Transradial vs femoral percutaneous coronary intervention for left main disease in octogenarians.
Why this work is in the frame
A frame that forgets how it found something cannot be audited. These are the routes that admitted this work.
Bibliographic record
Abstract
BACKGROUND: Little data is available on the immediate and late results of transradial percutaneous coronary intervention (PCI) compared to standard femoral approach in high-risk patients. Our objective was to compare our experience in > 80 years old patients undergoing left main PCI with transradial and femoral approach. METHODS: This was a retrospective analysis of octogenarians patients treated for left main PCI in our center. In-hospital and late results were assessed RESULTS: From 2002 to 2008, one hundred and three octogenarians underwent PCI for left main disease.
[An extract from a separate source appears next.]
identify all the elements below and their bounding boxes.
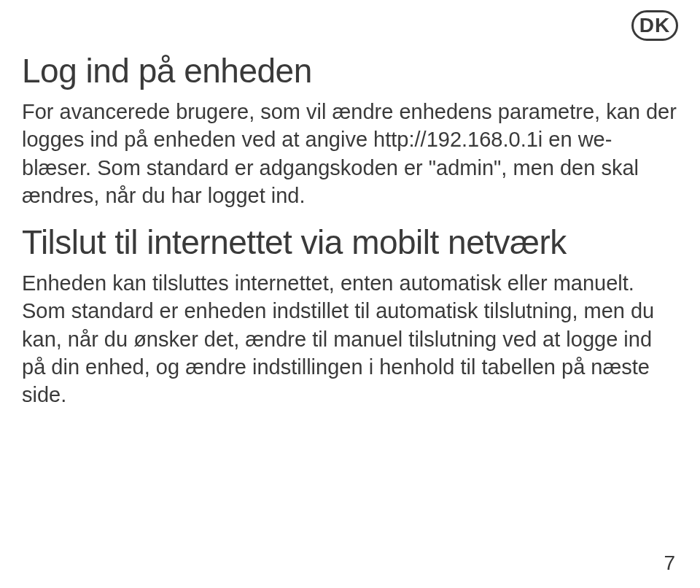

Ninety (87%) patients were treated by transradial approach and 13 (13%) by femoral approach. Patients were older in the radial group (85 +/- 3 years vs 82 + 3 years, p = 0.0067). All patients were pretreated with aspirin and clopidogrel. Patients received heparin-only in 90% of transradial cases and 85% of femoral cases (p = 0.63), bivalirudin in 0% vs 15% (p = 0.63) and platelets glycoprotein IIb/IIIa inhibitors in 33% vs 23% (p = 0.54), respectively. Patients received 3 +/- 2 stents in both groups with no difference in the rate of drug eluting stents (44% vs 69%, p = 0.14). Angiographic success was obtained in 98% vs 92% (p = 0.34) respectively with similar fluoroscopic time, procedure duration and contrast volume. Procedures were performed in 5-6Fr in 93% of transradial cases and 85% of femoral cases (p = 0.14). At 30 days, deaths (6% vs 15%, p = 0.21), myocardial infarction (12% vs 15%, p = 0.67) and revascularization (1% vs 0%, p = 1.00) were similar in transradial and femoral cases, respectively. Bleeding requiring transfusion occurred in 14% of radial cases compared to 23% in femoral cases (p = 0.42). Access site complications, mostly hematoma occurred less frequently after transradial than femoral approach (6% vs 31%, p = 0.014). At follow-up, cardiac death (17% vs 150%, p = 1.00), MI (23% vs 23%, p = 1.00) and revascularization (11% vs 0%, p = 0.35) remained similar in both groups. CONCLUSIONS: The majority of octogenarians with left main disease can be treated by transradial approach with similar acute and long-term results as with femoral approach but with less risk of bleeding and access site complications.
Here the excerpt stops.